Defaulting developer China Aoyuan has agreed to offload a large chunk of its Australia division to an entity controlled by one of the subsidiary’s executives, as the Guangzhou-based group joins the flow of Chinese companies exiting investments Down Under.
Aoyuan is selling 49 percent of the issued share capital of Aoyuan Property Group Australia — a developer with six projects in the country — to a family trust of Adrian Liaw, a director of certain project companies within APGA, for a nominal consideration of two Australian dollars, the developer said Thursday in a filing with the Hong Kong stock exchange.
Under the terms of the deal, Sydney-based Liaw — who also serves as president of Aoyuan’s international development division — will pay A$105 million ($72.5 million) to the parent group for the settlement of shareholder’s loans owed by APGA. Aoyuan will retain a 51 percent non-controlling stake in the Australian entity, which will cease to be a subsidiary of the Hong Kong-listed firm.
Aoyuan expects to record a loss before related transaction costs from the disposal of A$245.9 million ($170 million), chairman Guo Zi Wen said in the filing.
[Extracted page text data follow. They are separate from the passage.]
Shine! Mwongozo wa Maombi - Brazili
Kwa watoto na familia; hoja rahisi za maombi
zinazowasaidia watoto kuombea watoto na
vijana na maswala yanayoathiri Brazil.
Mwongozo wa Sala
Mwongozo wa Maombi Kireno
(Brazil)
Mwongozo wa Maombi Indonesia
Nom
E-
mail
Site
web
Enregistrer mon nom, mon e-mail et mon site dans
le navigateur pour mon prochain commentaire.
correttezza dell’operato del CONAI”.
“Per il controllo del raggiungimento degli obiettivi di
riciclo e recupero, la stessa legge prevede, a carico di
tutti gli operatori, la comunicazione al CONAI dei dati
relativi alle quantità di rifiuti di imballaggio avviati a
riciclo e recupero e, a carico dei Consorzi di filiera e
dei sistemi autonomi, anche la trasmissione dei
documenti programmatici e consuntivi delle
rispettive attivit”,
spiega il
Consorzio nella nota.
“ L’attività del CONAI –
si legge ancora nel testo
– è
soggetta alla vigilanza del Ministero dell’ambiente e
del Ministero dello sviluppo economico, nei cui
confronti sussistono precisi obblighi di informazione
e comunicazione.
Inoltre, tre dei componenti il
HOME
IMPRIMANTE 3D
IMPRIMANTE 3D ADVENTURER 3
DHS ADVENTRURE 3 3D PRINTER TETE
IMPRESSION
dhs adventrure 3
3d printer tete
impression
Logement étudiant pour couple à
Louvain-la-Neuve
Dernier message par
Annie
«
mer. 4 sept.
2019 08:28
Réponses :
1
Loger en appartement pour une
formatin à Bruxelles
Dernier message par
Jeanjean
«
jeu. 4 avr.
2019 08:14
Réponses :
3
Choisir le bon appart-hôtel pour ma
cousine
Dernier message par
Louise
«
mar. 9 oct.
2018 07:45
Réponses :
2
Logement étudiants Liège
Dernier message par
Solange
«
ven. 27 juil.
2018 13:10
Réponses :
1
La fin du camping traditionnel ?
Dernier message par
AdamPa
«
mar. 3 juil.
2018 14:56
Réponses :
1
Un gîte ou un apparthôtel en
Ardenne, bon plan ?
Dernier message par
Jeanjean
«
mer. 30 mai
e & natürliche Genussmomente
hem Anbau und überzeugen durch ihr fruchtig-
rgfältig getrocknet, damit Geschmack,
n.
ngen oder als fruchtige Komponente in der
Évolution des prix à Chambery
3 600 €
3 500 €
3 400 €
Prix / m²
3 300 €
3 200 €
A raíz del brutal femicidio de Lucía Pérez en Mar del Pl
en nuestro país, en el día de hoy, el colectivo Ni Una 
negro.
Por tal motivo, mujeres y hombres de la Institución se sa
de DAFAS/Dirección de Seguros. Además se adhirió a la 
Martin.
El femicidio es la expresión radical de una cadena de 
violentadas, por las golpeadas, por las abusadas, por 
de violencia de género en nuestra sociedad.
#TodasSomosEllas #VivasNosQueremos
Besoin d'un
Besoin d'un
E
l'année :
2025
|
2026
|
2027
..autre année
The proceeds of the transaction will go to general working capital and to meet the broader liquidity needs of the group, which defaulted on $1.09 billion in offshore debt earlier this year.
APGA’s projects include The Lennox, a 425-unit residential complex in the Sydney suburb of Parramatta that was completed in 2021, and Ashbourne Moss Vale, a 124 hectare (306 acre) master-planned community in Sydney’s Southern Highlands.
Aoyuan said APGA delivered its projects as scheduled in the past two years but failed to achieve stable financial performance. The parent firm’s liquidity crunch is seen as an obstacle to ploughing additional funding into the Australian operation.
“The group’s urgency for cash warrants the realisation of its Australian assets,” Aoyuan said.
Aoyuan announced in January that it would not make payments on four sets of offshore notes totalling $1.09 billion coming due that month and in June 2023 and June 2024. The group’s outstanding offshore debt also includes a $350 million bond maturing in 2027.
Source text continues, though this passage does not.